(Transcribed page contents)
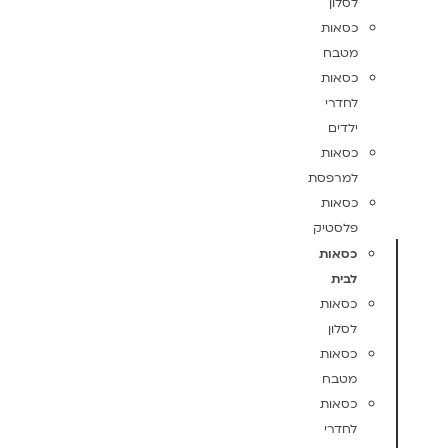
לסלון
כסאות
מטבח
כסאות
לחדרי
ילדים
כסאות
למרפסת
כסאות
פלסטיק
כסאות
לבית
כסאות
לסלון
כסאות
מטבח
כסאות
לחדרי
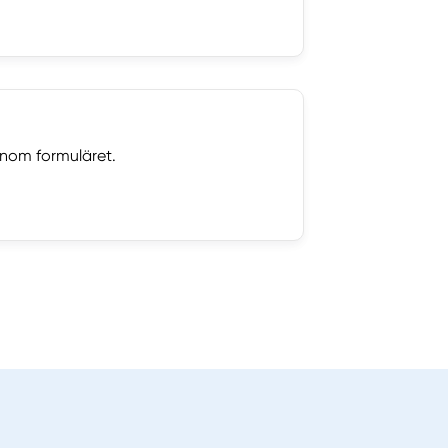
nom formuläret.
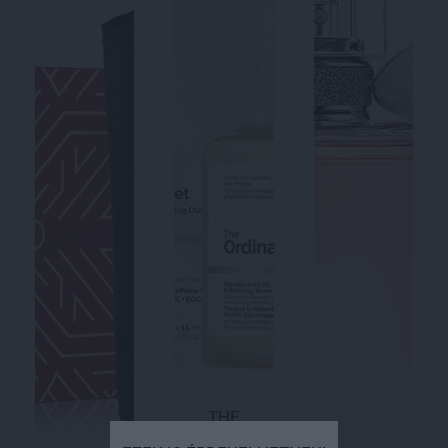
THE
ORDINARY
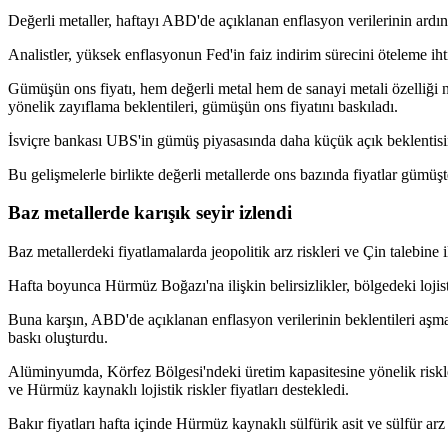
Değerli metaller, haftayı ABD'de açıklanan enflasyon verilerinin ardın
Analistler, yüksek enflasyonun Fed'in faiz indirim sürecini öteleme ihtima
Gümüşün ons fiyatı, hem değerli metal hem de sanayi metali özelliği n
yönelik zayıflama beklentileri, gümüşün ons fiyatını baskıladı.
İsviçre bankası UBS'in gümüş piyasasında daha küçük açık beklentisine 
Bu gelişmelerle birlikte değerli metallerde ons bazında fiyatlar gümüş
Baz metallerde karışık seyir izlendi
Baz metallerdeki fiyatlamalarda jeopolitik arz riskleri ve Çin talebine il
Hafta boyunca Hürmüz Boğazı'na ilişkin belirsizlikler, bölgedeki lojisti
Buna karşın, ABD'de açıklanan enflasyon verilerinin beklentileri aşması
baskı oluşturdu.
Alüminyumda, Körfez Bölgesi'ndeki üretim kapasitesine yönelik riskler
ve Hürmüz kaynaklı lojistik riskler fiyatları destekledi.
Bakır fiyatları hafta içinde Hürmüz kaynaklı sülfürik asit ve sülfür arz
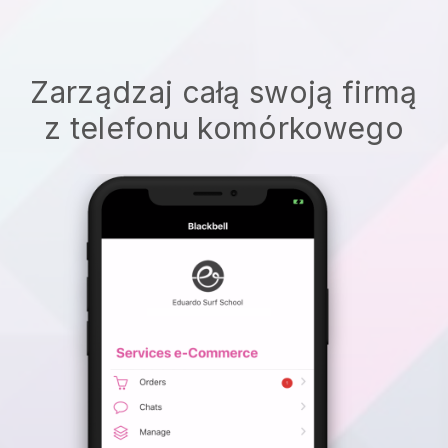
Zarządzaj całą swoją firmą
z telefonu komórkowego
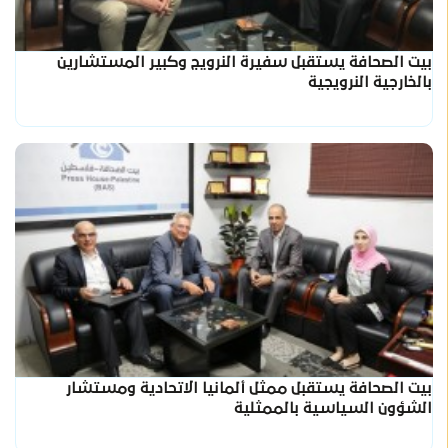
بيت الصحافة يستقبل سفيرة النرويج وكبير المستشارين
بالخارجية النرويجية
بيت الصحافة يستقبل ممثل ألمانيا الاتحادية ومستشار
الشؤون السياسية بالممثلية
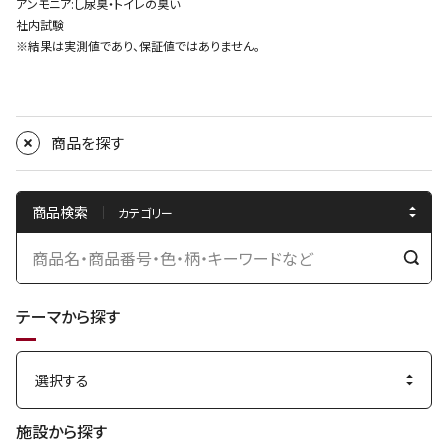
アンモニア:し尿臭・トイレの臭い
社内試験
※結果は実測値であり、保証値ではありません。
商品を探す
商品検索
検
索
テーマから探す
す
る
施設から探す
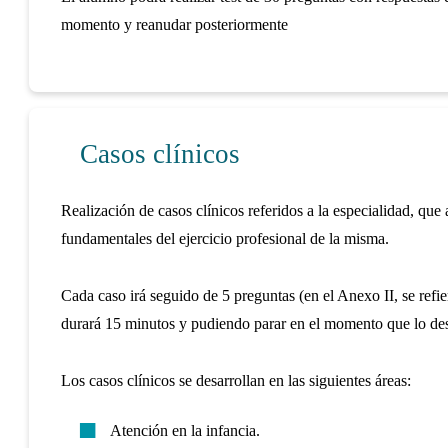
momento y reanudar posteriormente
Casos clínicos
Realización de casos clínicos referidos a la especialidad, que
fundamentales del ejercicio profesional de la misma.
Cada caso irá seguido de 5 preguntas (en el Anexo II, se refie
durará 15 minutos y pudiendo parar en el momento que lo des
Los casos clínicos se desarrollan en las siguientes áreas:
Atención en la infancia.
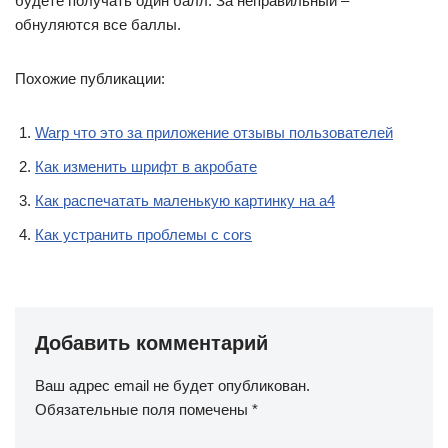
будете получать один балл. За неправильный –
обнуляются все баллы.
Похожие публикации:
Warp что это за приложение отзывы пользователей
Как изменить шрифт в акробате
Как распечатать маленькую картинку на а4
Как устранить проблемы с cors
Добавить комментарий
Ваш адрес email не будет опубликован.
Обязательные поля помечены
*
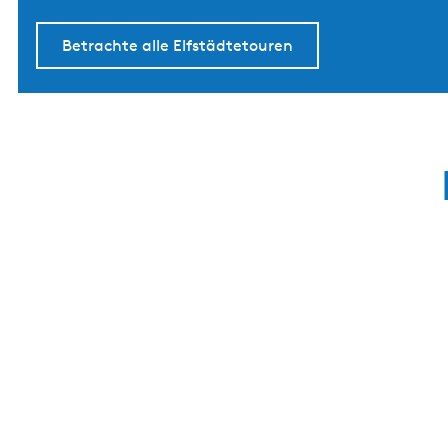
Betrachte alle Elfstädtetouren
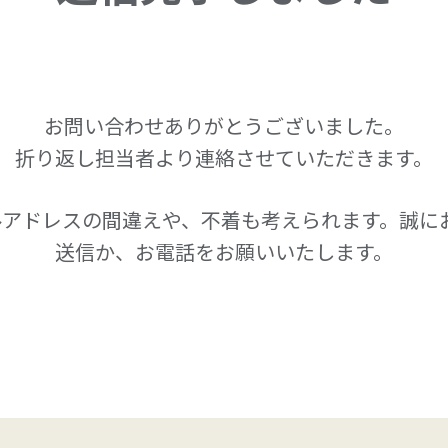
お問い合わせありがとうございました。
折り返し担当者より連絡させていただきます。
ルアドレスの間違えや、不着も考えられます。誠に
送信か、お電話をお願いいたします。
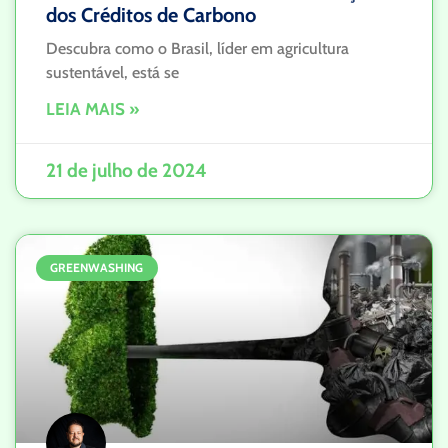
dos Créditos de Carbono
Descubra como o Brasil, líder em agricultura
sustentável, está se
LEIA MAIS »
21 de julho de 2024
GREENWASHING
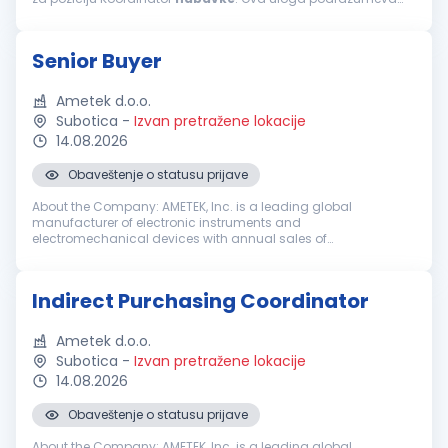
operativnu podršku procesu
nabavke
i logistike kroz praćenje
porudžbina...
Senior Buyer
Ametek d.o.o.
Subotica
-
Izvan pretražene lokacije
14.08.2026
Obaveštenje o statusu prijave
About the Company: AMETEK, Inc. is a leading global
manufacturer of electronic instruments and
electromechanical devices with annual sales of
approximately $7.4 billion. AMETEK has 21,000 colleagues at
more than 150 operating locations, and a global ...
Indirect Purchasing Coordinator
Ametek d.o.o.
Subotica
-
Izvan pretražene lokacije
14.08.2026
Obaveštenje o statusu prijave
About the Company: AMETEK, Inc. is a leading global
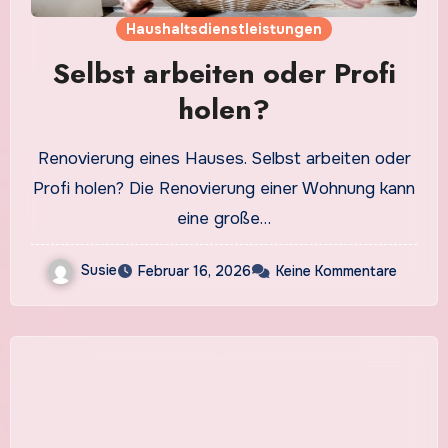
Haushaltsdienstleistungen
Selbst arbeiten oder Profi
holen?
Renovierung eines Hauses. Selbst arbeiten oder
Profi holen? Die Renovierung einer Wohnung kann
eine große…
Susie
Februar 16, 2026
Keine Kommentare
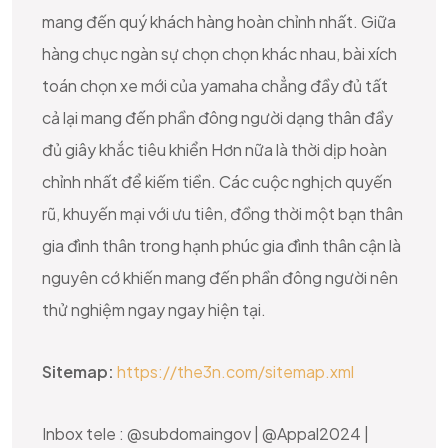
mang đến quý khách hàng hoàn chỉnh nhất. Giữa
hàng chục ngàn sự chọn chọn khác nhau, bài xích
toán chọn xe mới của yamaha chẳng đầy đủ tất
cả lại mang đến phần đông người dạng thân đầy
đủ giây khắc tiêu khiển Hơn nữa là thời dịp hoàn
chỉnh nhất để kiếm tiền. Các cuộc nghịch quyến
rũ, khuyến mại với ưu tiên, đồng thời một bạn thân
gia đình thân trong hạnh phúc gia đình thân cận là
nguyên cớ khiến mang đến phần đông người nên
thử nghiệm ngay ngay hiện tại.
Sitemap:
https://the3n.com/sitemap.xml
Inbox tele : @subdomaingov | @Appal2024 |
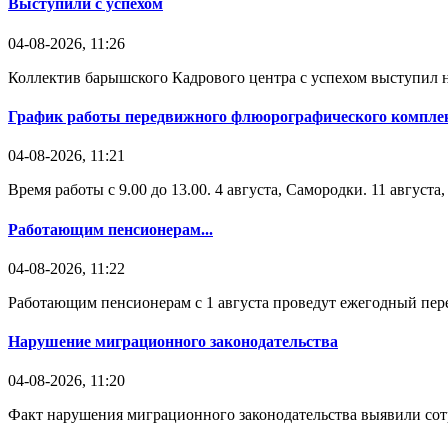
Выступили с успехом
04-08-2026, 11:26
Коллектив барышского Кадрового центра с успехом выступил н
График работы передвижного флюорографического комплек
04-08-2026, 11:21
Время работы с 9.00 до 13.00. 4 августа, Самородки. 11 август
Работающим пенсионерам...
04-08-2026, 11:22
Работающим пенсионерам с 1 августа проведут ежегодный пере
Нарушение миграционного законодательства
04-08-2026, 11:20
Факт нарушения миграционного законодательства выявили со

#### WHAT THE TASK REQUIRES
With the images omitted, output all entries exactly as given.

#### RESPONSE TO THIS TASK
לסלון
כסאות
מטבח
כסאות
לחדרי
ילדים
כסאות
למרפסת
כסאות
פלסטיק
כסאות
לבית
כסאות
לסלון
כסאות
מטבח
כסאות
לחדרי
nom formuläret.
THE
ORDINARY
Değerli metaller, haftayı ABD'de açıklanan enflasyon verilerinin ardın
Analistler, yüksek enflasyonun Fed'in faiz indirim sürecini öteleme ihtima
Gümüşün ons fiyatı, hem değerli metal hem de sanayi metali özelliği n
yönelik zayıflama beklentileri, gümüşün ons fiyatını baskıladı.
İsviçre bankası UBS'in gümüş piyasasında daha küçük açık beklentisine 
Bu gelişmelerle birlikte değerli metallerde ons bazında fiyatlar gümüş
Baz metallerde karışık seyir izlendi
Baz metallerdeki fiyatlamalarda jeopolitik arz riskleri ve Çin talebine il
Hafta boyunca Hürmüz Boğazı'na ilişkin belirsizlikler, bölgedeki lojisti
Buna karşın, ABD'de açıklanan enflasyon verilerinin beklentileri aşması
baskı oluşturdu.
Alüminyumda, Körfez Bölgesi'ndeki üretim kapasitesine yönelik riskler
ve Hürmüz kaynaklı lojistik riskler fiyatları destekledi.
Bakır fiyatları hafta içinde Hürmüz kaynaklı sülfürik asit ve sülfür arz
Zarządzaj całą swoją firmą
z telefonu komórkowego
بيت الصحافة يستقبل سفيرة النرويج وكبير المستشارين
بالخارجية النرويجية
بيت الصحافة يستقبل ممثل ألمانيا الاتحادية ومستشار
الشؤون السياسية بالممثلية
アンモニア:し尿臭・トイレの臭い
社内試験
※結果は実測値であり、保証値ではありません。
商品を探す
商品検索
検
索
テーマから探す
す
る
施設から探す
momento y reanudar posteriormente
Casos clínicos
Realización de casos clínicos referidos a la especialidad, que
fundamentales del ejercicio profesional de la misma.
Cada caso irá seguido de 5 preguntas (en el Anexo II, se refie
durará 15 minutos y pudiendo parar en el momento que lo des
Los casos clínicos se desarrollan en las siguientes áreas:
Atención en la infancia.
будете получать один балл. За неправильный –
обнуляются все баллы.
Похожие публикации:
Warp что это за приложение отзывы пользователей
Как изменить шрифт в акробате
Как распечатать маленькую картинку на а4
Как устранить проблемы с cors
Добавить комментарий
Ваш адрес email не будет опубликован.
Обязательные поля помечены
*
Betrachte alle Elfstädtetouren
お問い合わせありがとうございました。
折り返し担当者より連絡させていただきます。
ルアドレスの間違えや、不着も考えられます。誠に
送信か、お電話をお願いいたします。
dos Créditos de Carbono
Descubra como o Brasil, líder em agricultura
sustentável, está se
LEIA MAIS »
21 de julho de 2024
GREENWASHING
operativnu podršku procesu
nabavke
i logistike kroz praćenje
porudžbina...
Senior Buyer
Ametek d.o.o.
Subotica
-
Izvan pretražene lokacije
14.08.2026
Obaveštenje o statusu prijave
About the Company: AMETEK, Inc. is a leading global
manufacturer of electronic instruments and
electromechanical devices with annual sales of
approximately $7.4 billion. AMETEK has 21,000 colleagues at
more than 150 operating locations, and a global ...
Indirect Purchasing Coordinator
Ametek d.o.o.
Subotica
-
Izvan pretražene lokacije
14.08.2026
Obaveštenje o statusu prijave
About the Company: AMETEK, Inc. is a leading global
Haushaltsdienstleistungen
Selbst arbeiten oder Profi
holen?
Renovierung eines Hauses. Selbst arbeiten oder
Profi holen? Die Renovierung einer Wohnung kann
eine große…
Susie
Februar 16, 2026
Keine Kommentare
mang đến quý khách hàng hoàn chỉnh nhất. Giữa
hàng chục ngàn sự chọn chọn khác nhau, bài xích
toán chọn xe mới của yamaha chẳng đầy đủ tất
cả lại mang đến phần đông người dạng thân đầy
đủ giây khắc tiêu khiển Hơn nữa là thời dịp hoàn
chỉnh nhất để kiếm tiền. Các cuộc nghịch quyến
rũ, khuyến mại với ưu tiên, đồng thời một bạn thân
gia đình thân trong hạnh phúc gia đình thân cận là
nguyên cớ khiến mang đến phần đông người nên
thử nghiệm ngay ngay hiện tại.
Sitemap:
https://the3n.com/sitemap.xml
Inbox tele : @subdomaingov | @Appal2024 |
Выступили с успехом
04-08-2026, 11:26
Коллектив барышского Кадрового центра с успехом выступил н
График работы передвижного флюорографического комплек
04-08-2026, 11:21
Время работы с 9.00 до 13.00. 4 августа, Самородки. 11 август
Работающим пенсионерам...
04-08-2026, 11:22
Работающим пенсионерам с 1 августа проведут ежегодный пере
Нарушение миграционного законодательства
04-08-2026, 11:20
Факт нарушения миграционного законодательства выявили со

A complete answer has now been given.